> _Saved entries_
· · · · · · ·
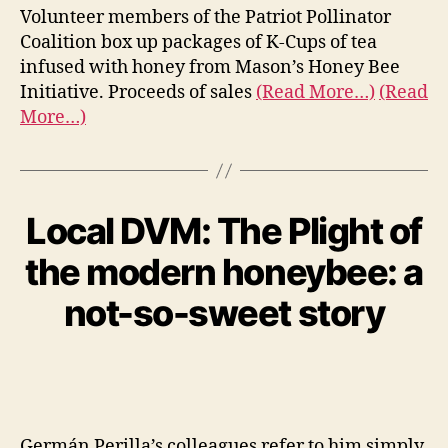
Volunteer members of the Patriot Pollinator
Coalition box up packages of K-Cups of tea
infused with honey from Mason’s Honey Bee
Initiative. Proceeds of sales
(Read More…)
(Read
More…)
Local DVM: The Plight of
the modern honeybee: a
not-so-sweet story
Germán Perilla’s colleagues refer to him simply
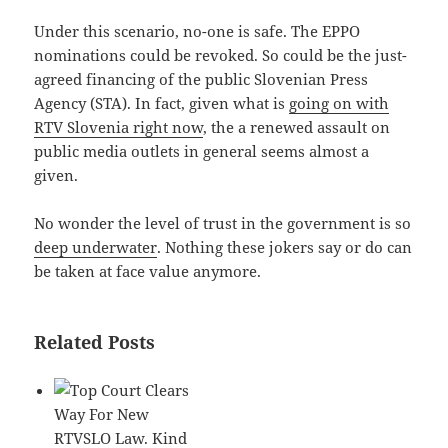
Under this scenario, no-one is safe. The EPPO
nominations could be revoked. So could be the just-
agreed financing of the public Slovenian Press
Agency (STA). In fact, given what is
going on with
RTV Slovenia right now
, the a renewed assault on
public media outlets in general seems almost a
given.
No wonder the level of trust in the government is so
deep underwater
. Nothing these jokers say or do can
be taken at face value anymore.
Related Posts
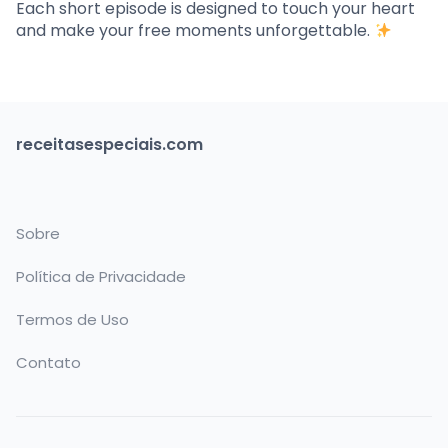
Each short episode is designed to touch your heart
and make your free moments unforgettable.
receitasespeciais.com
Sobre
Política de Privacidade
Termos de Uso
Contato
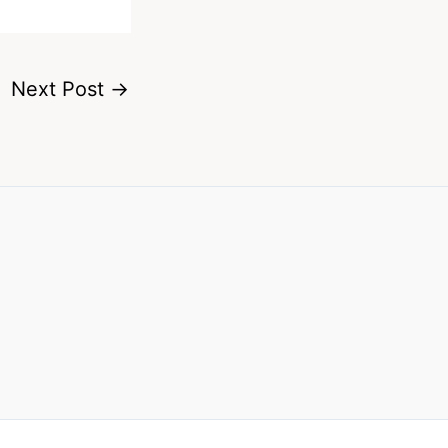
Next Post
→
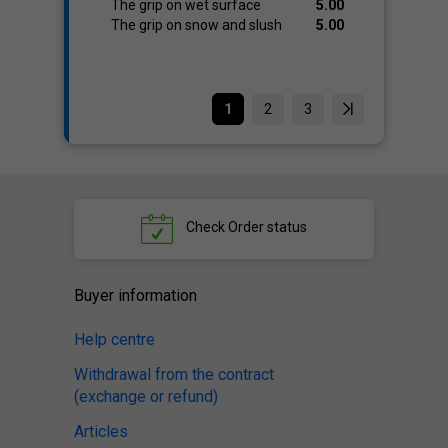
The grip on wet surface
5.00
The grip on snow and slush
5.00
1
2
3
Check
Order status
Buyer information
Help centre
Withdrawal from the contract
(exchange or refund)
Articles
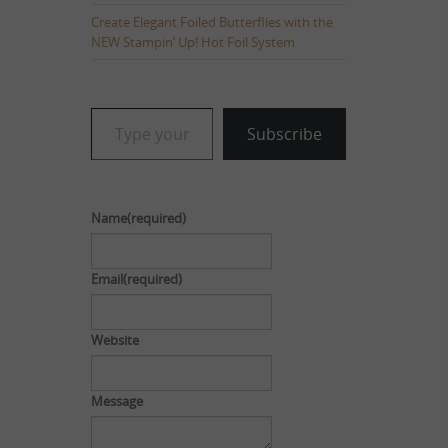
Create Elegant Foiled Butterflies with the
NEW Stampin’ Up! Hot Foil System
Type your email…
Subscribe
Name
(required)
Email
(required)
Website
Message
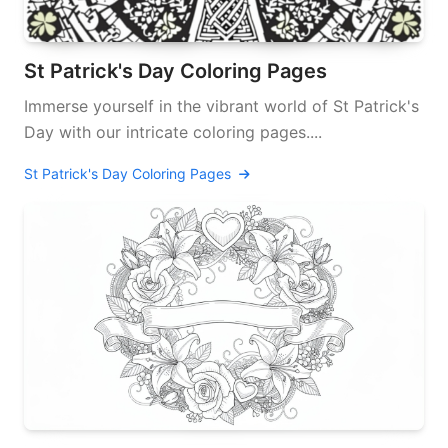
St Patrick's Day Coloring Pages
Immerse yourself in the vibrant world of St Patrick's
Day with our intricate coloring pages....
St Patrick's Day Coloring Pages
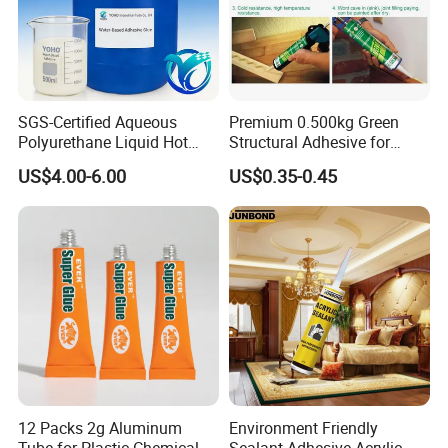
SGS-Certified Aqueous
Premium 0.500kg Green
Polyurethane Liquid Hot
Structural Adhesive for
Melt Works Well on Textile
Versatile Bonding
US$4.00-6.00
US$0.35-0.45
Material Bonding.
12 Packs 2g Aluminum
Environment Friendly
Tube for Plastic Chemical
Sealant Adhesive Acrylic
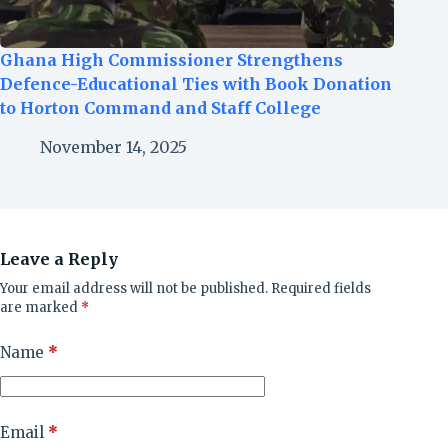
Ghana High Commissioner Strengthens
Defence-Educational Ties with Book Donation
to Horton Command and Staff College
November 14, 2025
Leave a Reply
Your email address will not be published.
Required fields
are marked
*
Name
*
Email
*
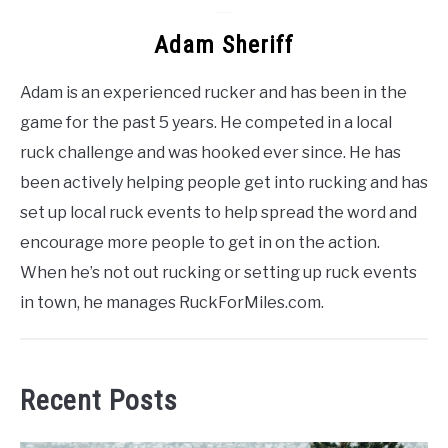
Adam Sheriff
Adam is an experienced rucker and has been in the
game for the past 5 years. He competed in a local
ruck challenge and was hooked ever since. He has
been actively helping people get into rucking and has
set up local ruck events to help spread the word and
encourage more people to get in on the action.
When he’s not out rucking or setting up ruck events
in town, he manages RuckForMiles.com.
Recent Posts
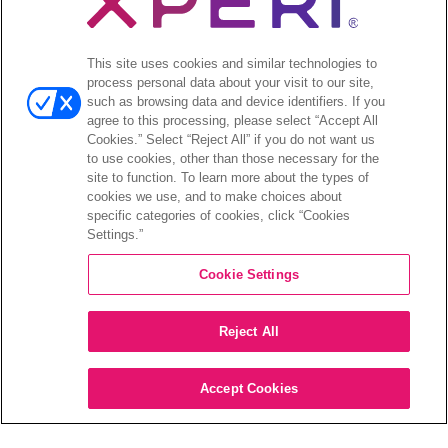
プレスリリース
Open
投資家向け情報
This site uses cookies and similar technologies to
menu
process personal data about your visit to our site,
アナリストによる報告
such as browsing data and device identifiers. If you
投資家向けのイベントとプレゼンテーション
agree to this processing, please select “Accept All
企業ガバナンス
Cookies.” Select “Reject All” if you do not want us
to use cookies, other than those necessary for the
財務報告
site to function. To learn more about the types of
株式情報
cookies we use, and to make choices about
投資家向けのFAQ
specific categories of cookies, click “Cookies
Settings.”
Cookie Settings
©2026 XPERI INC.
Reject All
プライバシーポリシー
Your Privacy Choices
Accept Cookies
· · · · · · ·
> _What needs to be done_
All lines between the one that contains "Sealant Adhesive Acrylic" and the end of the records above, both included, are to be returned exactly as they stand, except for pictures, which are omitted.

> _Exercise solution_
Sealant Adhesive Acrylic
Ghana High Commissioner Strengthens
Defence-Educational Ties with Book Donation
to Horton Command and Staff College
November 14, 2025
Leave a Reply
Your email address will not be published.
Required fields
are marked
*
Name
*
Email
*
Adam Sheriff
Adam is an experienced rucker and has been in the
game for the past 5 years. He competed in a local
ruck challenge and was hooked ever since. He has
been actively helping people get into rucking and has
set up local ruck events to help spread the word and
encourage more people to get in on the action.
When he’s not out rucking or setting up ruck events
in town, he manages RuckForMiles.com.
Recent Posts
プレスリリース
Open
投資家向け情報
This site uses cookies and similar technologies to
menu
process personal data about your visit to our site,
アナリストによる報告
such as browsing data and device identifiers. If you
投資家向けのイベントとプレゼンテーション
agree to this processing, please select “Accept All
企業ガバナンス
Cookies.” Select “Reject All” if you do not want us
to use cookies, other than those necessary for the
財務報告
site to function. To learn more about the types of
株式情報
cookies we use, and to make choices about
投資家向けのFAQ
specific categories of cookies, click “Cookies
Settings.”
Cookie Settings
©2026 XPERI INC.
Reject All
プライバシーポリシー
Your Privacy Choices
Accept Cookies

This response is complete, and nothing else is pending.